Uma breve visão sobre o papel da amizade nas relações de "consumo humano" que caracterizam a solitária sociedade contemporânea.

Imagem gentilmente cedida por Aaron Jean.


Você já se sentiu sozinho - digo 'solitário' de verdade?


O sentimento de solidão começa a ser apontado como uma das mais novas epidemias da cultura contemporânea. Mas os sinais não são novos. Há mais de 10 anos já surgia nos Estados Unidos um sintoma contundente, onde uma empresa anunciava: "FRIENDS FOR RENT!" ("Alugam-se Amigos!"). Já era o prenúncio de uma nova atividade que está surgindo também no mercado brasileiro. Isso mesmo, considerado como um dos países mais amigáveis do mundo, a amizade no Brasil agora vai começar a ganhar novos contornos financeiros, com impactos ainda imprevisíveis nos relacionamentos interpessoais.


Imagem gentilmente cedida por Unsplash.


Quanto você estaria disposto a pagar para alguém ser seu amigo?


A exemplo dos norte americanos, hoje no Brasil, você já pode contratar um "amigo de aluguel" no site do Mercado Livre, por exemplo, a um custo de R$ 160 a hora. Mas há quem cobre mais por aí. Numa pesquisa rápida identifiquei ofertas que chegam a R$ 300/h. Ou seja, parece que aquela noção de que "amizade não tem preço" começa a ser contestada….


Mas afinal, o que faz um AMIGO DE ALUGUEL??


Faz o que faria um amigo real e 'gratuito', caso você pudesse contar com ele! O amigo contratado será sua companhia quando você não quiser ir sozinho às compras, ao cinema, a um café, a uma festa, ou até a uma viagem. Ele também poderá resolver pequenos problemas práticos, como por exemplo desembaraçar aquele detalhe simples sobre algum serviço em algum lugar, ou mesmo para fazer companhia a seu pai em uma consulta médica quando você não puder ou não quiser estar presente ...

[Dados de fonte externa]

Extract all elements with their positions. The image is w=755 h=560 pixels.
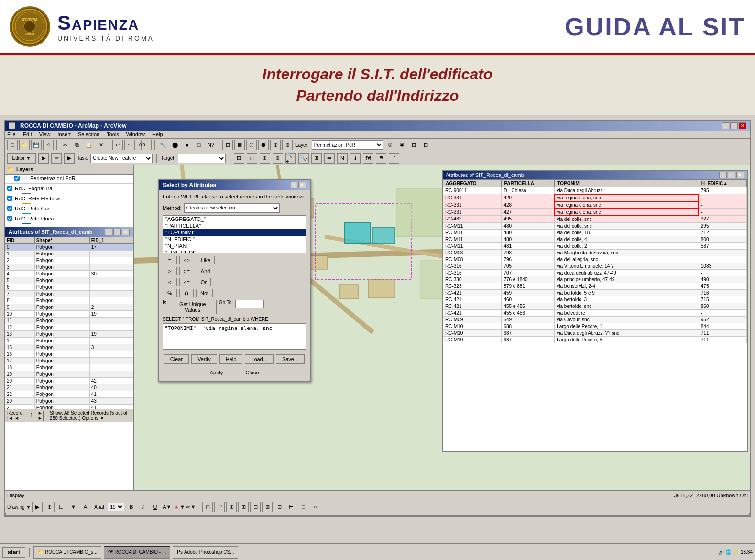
verify-btn[interactable]: Verify [191,354,217,364]
snap-btn11[interactable]: 🗺 [363,153,373,164]
tool2[interactable]: ⬤ [170,140,180,150]
data-table-row[interactable]: RC-323 879 e 881 via bonservizi, 2-4 475 [443,283,747,289]
field-n-edifici[interactable]: "N_EDIFICI" [163,236,306,242]
attrs-table-row-extra[interactable]: 20Polygon43 [5,397,133,404]
draw-shape10[interactable]: ○ [310,502,320,512]
tool11[interactable]: ⊗ [282,140,293,150]
layer-checkbox-elettrica[interactable] [7,196,12,201]
data-table-row[interactable]: RC-421 460 via bertoldo, 3 715 [443,296,747,303]
data-table-row[interactable]: RC-421 459 via bertoldo, 5 e 9 716 [443,289,747,296]
tool7[interactable]: ⊠ [234,140,245,150]
menu-help[interactable]: Help [152,132,163,137]
save-btn[interactable]: 💾 [31,140,42,150]
data-table-row[interactable]: RC-M08 796 via dell'allegria, snc - [443,256,747,263]
snap-btn5[interactable]: 🔍+ [285,153,296,164]
op-neq[interactable]: <> [179,256,194,264]
edit-tool3[interactable]: ▶ [64,153,75,164]
field-edifici-di[interactable]: "EDIFICI_DI" [163,249,306,253]
attrs-close[interactable]: ✕ [122,229,130,235]
target-select[interactable] [178,154,226,163]
snap-btn9[interactable]: N [337,153,348,164]
menu-tools[interactable]: Tools [107,132,119,137]
method-select[interactable]: Create a new selection [184,203,280,213]
data-table-row[interactable]: RC-421 455 e 456 via bertoldo, snc 860 [443,303,747,309]
attrs-table-row[interactable]: 21Polygon40 [5,384,133,391]
draw-shape6[interactable]: ⊠ [262,502,273,512]
attrs-table-row[interactable]: 0Polygon17 [5,243,133,250]
tool1[interactable]: 🔧 [158,140,168,150]
menu-edit[interactable]: Edit [23,132,32,137]
op-parens[interactable]: () [179,289,194,297]
data-table-row[interactable]: RC-331 427 via regina elena, snc - [443,209,747,216]
layer-elettrica[interactable]: RdC_Rete Elettrica [5,195,133,202]
redo-btn[interactable]: ↪ [124,140,135,150]
draw-shape1[interactable]: ◻ [202,502,213,512]
tool9[interactable]: ⬢ [258,140,269,150]
attrs-table-row[interactable]: 11Polygon [5,317,133,324]
snap-btn3[interactable]: ⊕ [260,153,270,164]
menu-window[interactable]: Window [126,132,145,137]
clear-btn[interactable]: Clear [164,354,189,364]
data-min[interactable]: _ [719,172,727,178]
menu-insert[interactable]: Insert [57,132,71,137]
data-table-row[interactable]: RC-330 776 e 1840 via principe umberto, … [443,276,747,283]
op-eq[interactable]: = [163,256,177,264]
data-table-row[interactable]: RC-M11 481 via del colle, 2 587 [443,242,747,249]
attrs-table-row[interactable]: 19Polygon [5,371,133,377]
scale-input[interactable] [139,143,153,147]
apply-btn[interactable]: Apply [200,368,233,377]
start-button[interactable]: start [2,547,25,558]
draw-shape7[interactable]: ⊡ [274,502,284,512]
layer-perimetrazioni[interactable]: 📄 Perimetrazioni PdR [12,175,133,182]
layer-checkbox-fognatura[interactable] [7,186,12,191]
task-rocca-s[interactable]: 📁 ROCCA DI CAMBIO_s... [33,546,101,559]
draw-tool3[interactable]: ☐ [56,502,66,512]
layer-tool4[interactable]: ⊟ [421,140,431,150]
data-table-row[interactable]: RC-M09 549 via Cavour, snc 952 [443,316,747,323]
layer-tool3[interactable]: ⊞ [409,140,419,150]
data-table-row[interactable]: RC-331 428 via regina elena, snc - [443,201,747,209]
minimize-btn[interactable]: _ [722,122,729,129]
font-size-select[interactable]: 10 [108,503,124,511]
open-btn[interactable]: 📁 [19,140,30,150]
draw-shape8[interactable]: ⊢ [286,502,296,512]
load-btn[interactable]: Load... [245,354,274,364]
data-max[interactable]: □ [728,172,735,178]
goto-input[interactable] [235,300,264,308]
draw-shape4[interactable]: ⊞ [238,502,249,512]
draw-shape2[interactable]: ⬚ [214,502,225,512]
task-select[interactable]: Create New Feature [90,154,153,163]
field-toponimi[interactable]: "TOPONIMI" [163,229,306,236]
attrs-table-row[interactable]: 2Polygon [5,257,133,264]
op-like[interactable]: Like [197,256,215,264]
data-table-row[interactable]: RC-316 707 via duca degli abruzzi 47-49 … [443,269,747,276]
tool10[interactable]: ⊕ [270,140,281,150]
bold-btn[interactable]: B [126,502,136,512]
data-table-row[interactable]: RC-M10 687 Largo delle Pecore, 5 711 [443,336,747,343]
tool6[interactable]: ⊞ [222,140,233,150]
layer-idrica[interactable]: RdC_Rete Idrica [5,215,133,222]
op-gt[interactable]: > [163,267,177,275]
tool3[interactable]: ■ [182,140,192,150]
attrs-table-row[interactable]: 17Polygon [5,357,133,364]
layer-fognatura[interactable]: RdC_Fognatura [5,185,133,192]
data-table-row[interactable]: RC-331 429 via regina elena, snc - [443,194,747,201]
op-or[interactable]: Or [197,278,211,286]
paste-btn[interactable]: 📋 [84,140,94,150]
draw-shape5[interactable]: ⊟ [250,502,261,512]
draw-shape3[interactable]: ⊕ [226,502,237,512]
field-aggregato[interactable]: "AGGREGATO_" [163,216,306,222]
layer-tool2[interactable]: ✱ [397,140,407,150]
delete-btn[interactable]: ✕ [96,140,106,150]
snap-btn6[interactable]: 🔍- [298,153,309,164]
font-color-btn[interactable]: A▼ [162,502,172,512]
dialog-help-btn[interactable]: ? [291,182,297,188]
layer-select[interactable]: Perimetrazioni PdR [312,140,383,150]
line-color-btn[interactable]: ✏▼ [186,502,196,512]
layer-checkbox-idrica[interactable] [7,216,12,221]
italic-btn[interactable]: I [138,502,148,512]
close-dialog-btn[interactable]: Close [236,368,269,377]
op-and[interactable]: And [197,267,215,275]
layer-gas[interactable]: RdC_Rete Gas [5,205,133,212]
edit-tool2[interactable]: ✏ [51,153,62,164]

Nesse contexto, cabe a pergunta: quando falta a capacidade de acolher a si mesmo, é possível oferecer ou receber amizade e acolhimento de alguém? Para alguns sim, especialmente se for um bom negócio.

Imagem gentilmente cedida por rawpixel


Até aqui, ao que parece, a maior demanda para essa nova modalidade de "amigo" tem sido gerada pela necessidade de uma ESCUTA "NEUTRA". Os contratantes são pessoas que se sentem sozinhas demais e se recusam a buscar ajuda profissional (como psicólogos ou terapeutas) para encarar um momento ou uma fase de solidão. Pessoas que não tem ninguém para quem contar seus "perrengues", ninguém para compartilhar suas preocupações e angústias, ou que, por diferentes razões, preferem não expor seus problemas a alguém que possa ser impactado por suas dores. Ou mesmo serem julgadas por elas.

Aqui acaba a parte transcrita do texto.